Can “quarantine” orders restrict travel and movement?
Imagine that you are a US citizen living or traveling overseas, and find yourself in a place of possible danger. The US government, as part of its “services” to US citizens abroad, offers to charter a plane to evacuate US citizens and repatriate them to the US, and you agree to pay a pro-rated share of the cost of the flight back to a US gateway airport, from which you are told you will be free to proceed to your home or to wherever else you choose to go.
But the flight, which was scheduled to take you to San Francisco International Airport, is diverted first to Ontario [CA] Airport and then to an Air Force Reserve Base in the Mojave Desert, where passengers are confined in a cordoned-off section of the base. When one of you tries to leave, they are detained by the authorities.
This is what has happened to 195 US citizens “evacuated” from Wuhan, China.
Have they been “rescued” by their government? Or have they been kidnapped?
Questions are already being raised about this and other incidents of individual and mass “quarantines”. Some have questioned the medical argument for quarantine orders, while others have suggested that the current panic reflects ethnic and national bigotry.
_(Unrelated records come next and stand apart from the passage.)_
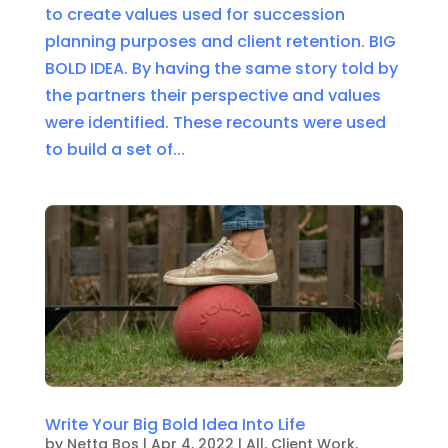
to create values used for succession
planning purposes and client retention. BIG
BOLD IDEA. By having the same story told by
the partners their perspective and values
were identified. These recounts were used
to build a set of...
Write Your Big Bold Idea Into Life
by
Netta Bos
|
Apr 4, 2022
|
All
,
Client Work
,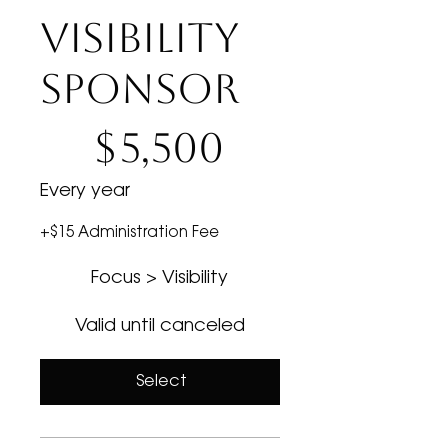
VISIBILITY
SPONSOR
$5,500
$
5,500
Every year
+$15 Administration Fee
Focus > Visibility
Valid until canceled
Select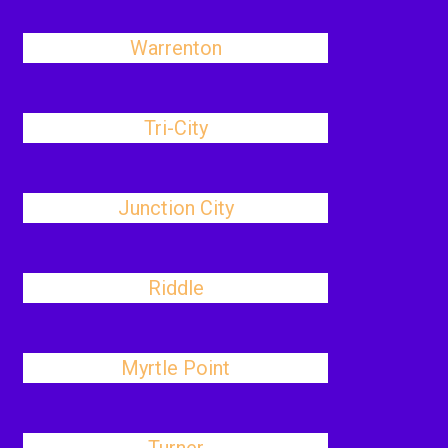
Warrenton
Tri-City
Junction City
Riddle
Myrtle Point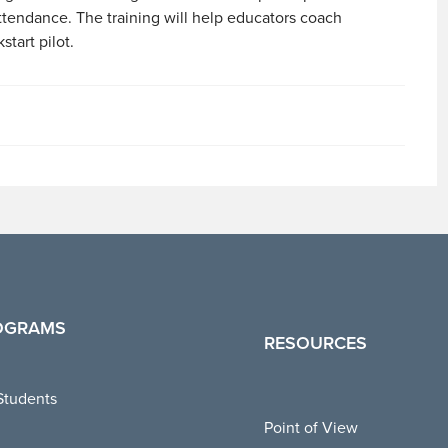
ttendance. The training will help educators coach
start pilot.
OGRAMS
RESOURCES
Students
Point of View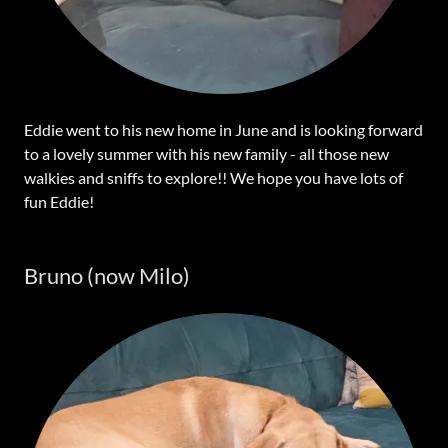
Eddie went to his new home in June and is looking forward
to a lovely summer with his new family - all those new
walkies and sniffs to explore!! We hope you have lots of
fun Eddie!
Bruno (now Milo)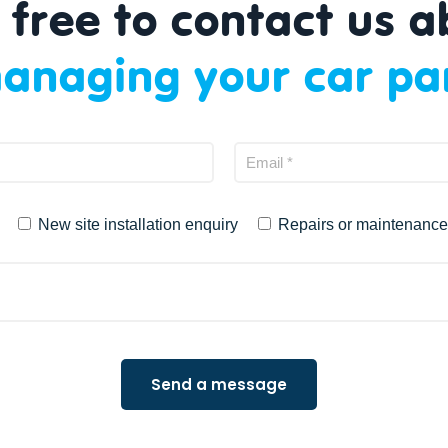
 free to contact us 
anaging your car pa
New site installation enquiry
Repairs or maintenance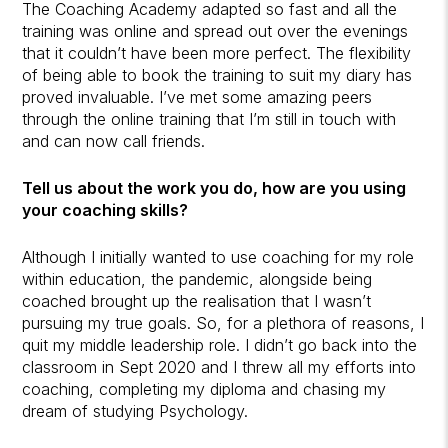
The Coaching Academy adapted so fast and all the
training was online and spread out over the evenings
that it couldn’t have been more perfect. The flexibility
of being able to book the training to suit my diary has
proved invaluable. I’ve met some amazing peers
through the online training that I’m still in touch with
and can now call friends.
Tell us about the work you do, how are you using
your coaching skills?
Although I initially wanted to use coaching for my role
within education, the pandemic, alongside being
coached brought up the realisation that I wasn’t
pursuing my true goals. So, for a plethora of reasons, I
quit my middle leadership role. I didn’t go back into the
classroom in Sept 2020 and I threw all my efforts into
coaching, completing my diploma and chasing my
dream of studying Psychology.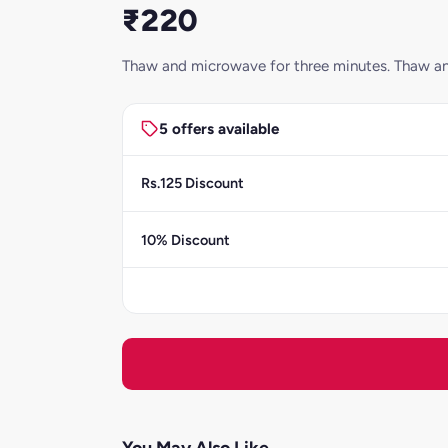
₹220
Thaw and microwave for three minutes. Thaw an
5 offers available
Rs.125 Discount
10% Discount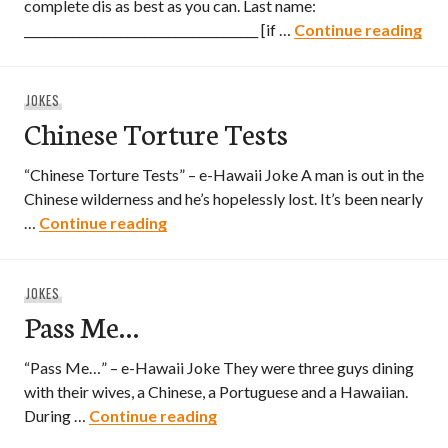
complete dis as best as you can. Last name:
Haw
_______________________________________ [if …
Continue reading
JOKES
Chinese Torture Tests
“Chinese Torture Tests” – e-Hawaii Joke A man is out in the
Chinese wilderness and he’s hopelessly lost. It’s been nearly
Chinese Torture Tests
…
Continue reading
JOKES
Pass Me…
“Pass Me…” – e-Hawaii Joke They were three guys dining
with their wives, a Chinese, a Portuguese and a Hawaiian.
Pass Me…
During …
Continue reading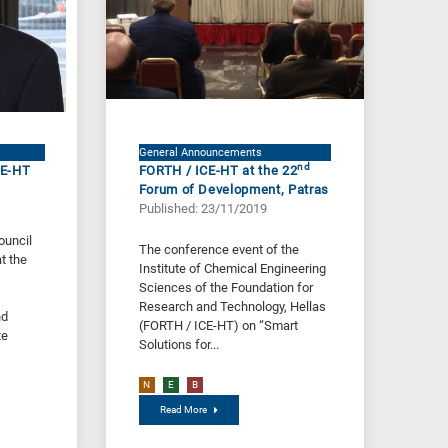
General Announcements
nd
CE-HT
FORTH / ICE-HT at the 22
Forum of Development, Patras
Published: 23/11/2019
ouncil
The conference event of the
t the
Institute of Chemical Engineering
Sciences of the Foundation for
Research and Technology, Hellas
nd
(FORTH / ICE-HT) on “Smart
te
Solutions for...
N
E
B
Read More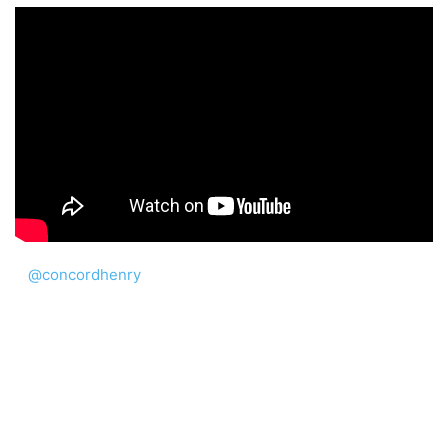
@concordhenry
Word study in English language. #LearnEnglish #eng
Our particular concern is — as it has been for many years, and as it has been for other legal experts who have criticized the Federal quarantine regulations — with the legal basis and procedures for restricting the right to freedom of movement, extrajudicially, on ostensibly medical grounds, rather than relying on existing legal mechanisms for the issuance by judges of temporary restraining orders or injunctions restricting individuals’ movements.
Unfortunately, US authorities, especially the Centers for Disease Control and Prevention (CDC), have tried to avoid acknowledging the scope of the authority they claim, or giving either the public or specifically affected individuals clear notice of their rights. Instead, as in other recent incidents of quarantine orders, they have tried to avoid any judicial review of their actions by persuading individuals to waive their rights, just as police avoid judicial review of other types of detentions, searches, and interrogations by intimidating members of the public into giving “consent”.
KTLA television reports that “None of the passengers showed signs of the illness after being evacuated from the epicenter of the deadly coronavirus outbreak. However, they agreed to stay voluntarily, according to Dr. Chris Braden of the U.S. Centers for Disease Control and Prevention.”